Erfüllungsgehilfe einiger Staaten
Noch während der Arbeit an diesem Text verbreitete die deutsche Nachrichtenagentur dpa von der OVCW-Staatenkonferenz: »Syrien ist wegen des mehrfachen Einsatzes von Giftgas im Bürgerkrieg von der Chemiewaffenkontrollbehörde OPCW suspendiert worden.« Das Land habe sein Stimmrecht verloren, weil es »mehrfach gegen die Konvention zum Verbot der Chemiewaffen verstoßen« habe.
Eine Gruppe von 46 westlichen Staaten hatte in einem Antrag »Über den Besitz und Einsatz von chemischen Waffen durch die Syrische Arabische Republik« die Bestrafung Syriens gefordert. Der Botschafter Frankreichs, Luis Vassy, brachte laut dpa die Resolution ein, weil man es »dem syrischen Volk schuldig« sei.
Von den 193 Mitgliedstaaten beteiligten sich 136 an der Abstimmung. Davon stimmten 87 für die Resolution und folgten damit dem Antrag von Kanada, USA und Australien.15 Staaten stimmten gegen die Resolution, 34 enthielten sich.
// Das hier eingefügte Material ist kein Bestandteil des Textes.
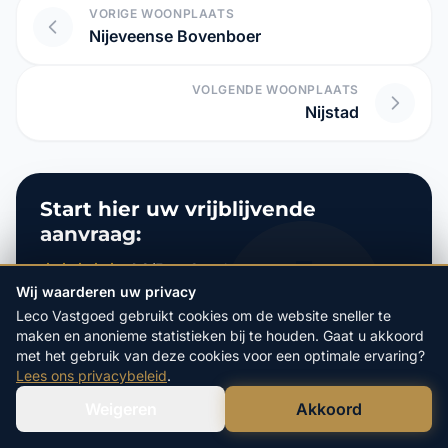
VORIGE WOONPLAATS
Nijeveense Bovenboer
VOLGENDE WOONPLAATS
Nijstad
Start hier uw vrijblijvende
aanvraag:
4.9/5
op Google
20+ Jaar
Ervaring
Wij waarderen uw privacy
100%
Veilige Verkoop
Leco Vastgoed gebruikt cookies om de website sneller te
maken en anonieme statistieken bij te houden. Gaat u akkoord
met het gebruik van deze cookies voor een optimale ervaring?
POSTCODE
Lees ons privacybeleid
.
Weigeren
Akkoord
Verstuur WhatsApp
Bel Ons Direct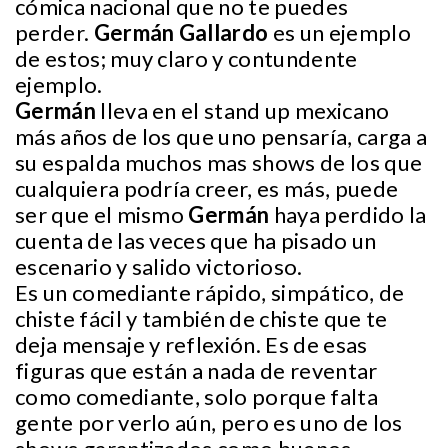
cómica nacional que no te puedes
perder.
Germán Gallardo
es un ejemplo
de estos; muy claro y contundente
ejemplo.
Germán
lleva en el stand up mexicano
más años de los que uno pensaría, carga a
su espalda muchos mas shows de los que
cualquiera podría creer, es más, puede
ser que el mismo
Germán
haya perdido la
cuenta de las veces que ha pisado un
escenario y salido victorioso.
Es un comediante rápido, simpático, de
chiste fácil y también de chiste que te
deja mensaje y reflexión. Es de esas
figuras que están a nada de reventar
como comediante, solo porque falta
gente por verlo aún, pero es uno de los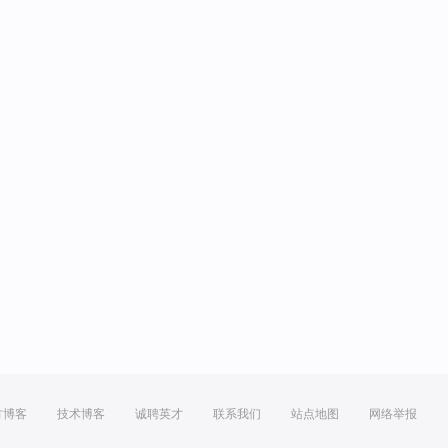
方博客
技术博客
诚聘英才
联系我们
站点地图
网络举报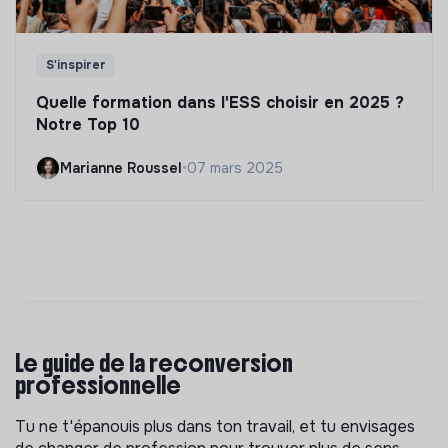
S'inspirer
Quelle formation dans l'ESS choisir en 2025 ?
Notre Top 10
Marianne Roussel
•
07 mars 2025
Le guide de la reconversion
professionnelle
Tu ne t'épanouis plus dans ton travail, et tu envisages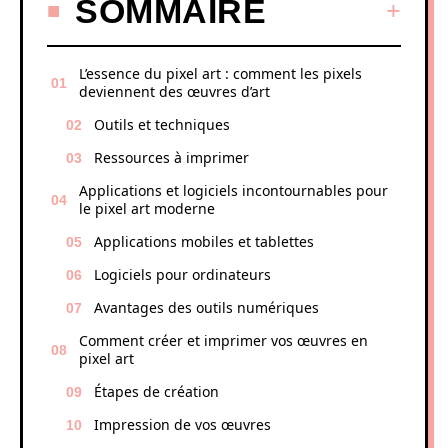
SOMMAIRE
L’essence du pixel art : comment les pixels
deviennent des œuvres d’art
Outils et techniques
Ressources à imprimer
Applications et logiciels incontournables pour
le pixel art moderne
Applications mobiles et tablettes
Logiciels pour ordinateurs
Avantages des outils numériques
Comment créer et imprimer vos œuvres en
pixel art
Étapes de création
Impression de vos œuvres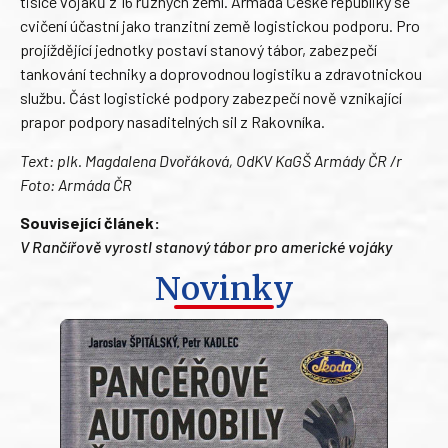
tisíce vojáků z 16 různých zemí. Armáda České republiky se
cvičení účastní jako tranzitní země logistickou podporu. Pro
projíždějící jednotky postaví stanový tábor, zabezpečí
tankování techniky a doprovodnou logistiku a zdravotnickou
službu. Část logistické podpory zabezpečí nově vznikající
prapor podpory nasaditelných sil z Rakovníka.
Text:
plk. Magdalena Dvořáková, OdKV KaGŠ Armády ČR /r
Foto: Armáda ČR
Související článek:
V Rančířově vyrostl stanový tábor pro americké vojáky
Novinky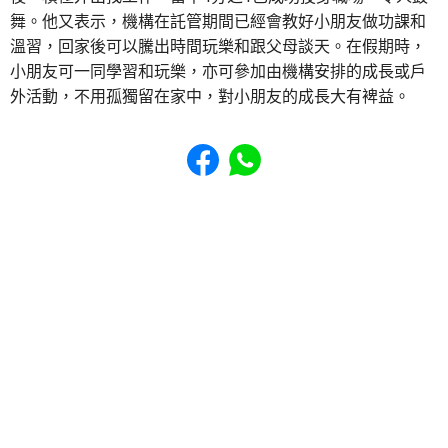
舞。他又表示，機構在託管期間已經會教好小朋友做功課和
溫習，回家後可以騰出時間玩樂和跟父母談天。在假期時，
小朋友可一同學習和玩樂，亦可參加由機構安排的成長或戶
外活動，不用孤獨留在家中，對小朋友的成長大有裨益。
Share to Facebook
Share to WhatsApp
Vor der Abstimmung hatte der russische Vertreter bei der OPCW Alexander Schulgin an die Staatenkonferenz appelliert, die Erklärung abzulehnen. Weil alles, was Rußland vorbringe mittlerweile von bestimmten Ländern sofort als »Desinformationskampagne« abgelehnt werde, mit der »die OPCW in Mißkredit gebracht werden solle«, wolle er es einmal anders beschreiben. Die »Grundlagen der OPCW« würden von einer »Euro-Atlantischen Gemeinschaft« untergraben, um deren geopolitischen Interessen (im Mittleren Osten und gegen Syrien) durchzusetzen. Westliche Staaten hätten in den letzten Jahren einen Mechanismus innerhalb der OPCW etabliert, mit dem unerwünschte Staaten in Verruf gebracht würden.
Das, was im Falle Syriens als »Tatsachen« durch OPCW-Strukturen »legalisiert« werde, basiere auf einem Szenario, an dem westlich gesponserte Nichtregierungs- und pseudo-humanitäre Organisationen »wie die berühmt-berüchtigten Weißhelme« mit Provokationen und gestellten Videos beteiligt gewesen seien. Das so produzierte Geschehen werde dann von westlichen Medien verbreitet, Politiker gäben Erklärungen ab und die OPCW »legalisiert« diese Fälschungen. Nie habe es in der Geschichte der Organisation und der Chemiewaffenkonvention etwas gegeben, wie das Vorgehen gegen Syrien.
Es gehe um die Zukunft der OPCW, so Botschafter Schulgin: »Entweder wird sie weiter eine international glaubwürdige Organisation sein, die sich der Abrüstung und Nichtverbreitung chemischer Waffen verschrieben hat, oder sie wird zu einer Plattform für Manipulationen und Erfüllungsgehilfe für die Ambitionen bestimmter Staaten.«
Die Organisation für das Verbot von Chemiewaffen wurde 1997 gegründet. Die ihr zugrunde liegende Chemiewaffenkonvention wurde bis heute von 193 Staaten unterzeichnet. 98 Prozent der weltweiten Bestände an chemischen Waffen wurden bisher unter Aufsicht der OPCW vernichtet. 2013 wurde die Organisation mit dem Friedensnobelpreis ausgezeichnet.